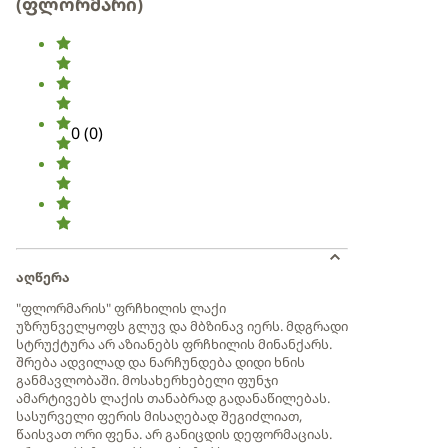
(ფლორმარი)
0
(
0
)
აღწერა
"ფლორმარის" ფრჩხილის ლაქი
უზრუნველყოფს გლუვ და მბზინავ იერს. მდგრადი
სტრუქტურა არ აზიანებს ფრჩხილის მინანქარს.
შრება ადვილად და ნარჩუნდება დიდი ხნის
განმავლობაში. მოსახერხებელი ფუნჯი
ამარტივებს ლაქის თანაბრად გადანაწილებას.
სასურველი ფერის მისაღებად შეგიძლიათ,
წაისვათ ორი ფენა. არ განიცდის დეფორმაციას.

·····

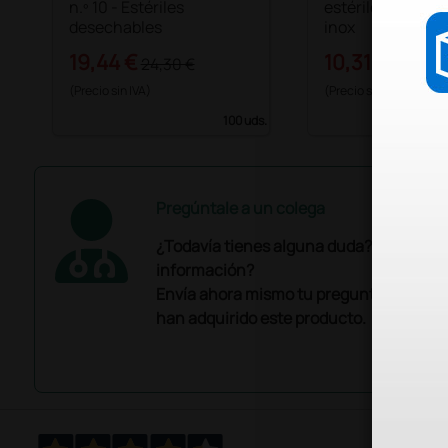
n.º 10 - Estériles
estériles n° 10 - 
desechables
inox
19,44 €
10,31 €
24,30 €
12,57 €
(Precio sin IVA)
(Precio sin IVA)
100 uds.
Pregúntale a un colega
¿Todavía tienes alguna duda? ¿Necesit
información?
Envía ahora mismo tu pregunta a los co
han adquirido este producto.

·····

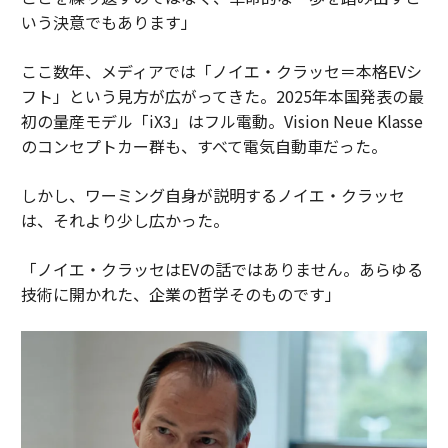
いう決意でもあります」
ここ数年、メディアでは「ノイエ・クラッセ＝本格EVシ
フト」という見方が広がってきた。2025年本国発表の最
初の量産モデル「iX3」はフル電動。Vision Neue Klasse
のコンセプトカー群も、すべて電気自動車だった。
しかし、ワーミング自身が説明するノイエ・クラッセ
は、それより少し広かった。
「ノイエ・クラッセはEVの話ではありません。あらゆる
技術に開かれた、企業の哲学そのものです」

·····

> [Goal of the exercise]
Please output exactly the lines between the one holding "სასურველი ფერის მისაღებად" and the one holding "წაისვათ ორი ფენა. არ განიცდის დეფორმაციას." in the records above, inclusive, and nothing more.

> [Written answer]
სასურველი ფერის მისაღებად შეგიძლიათ,
წაისვათ ორი ფენა. არ განიცდის დეფორმაციას.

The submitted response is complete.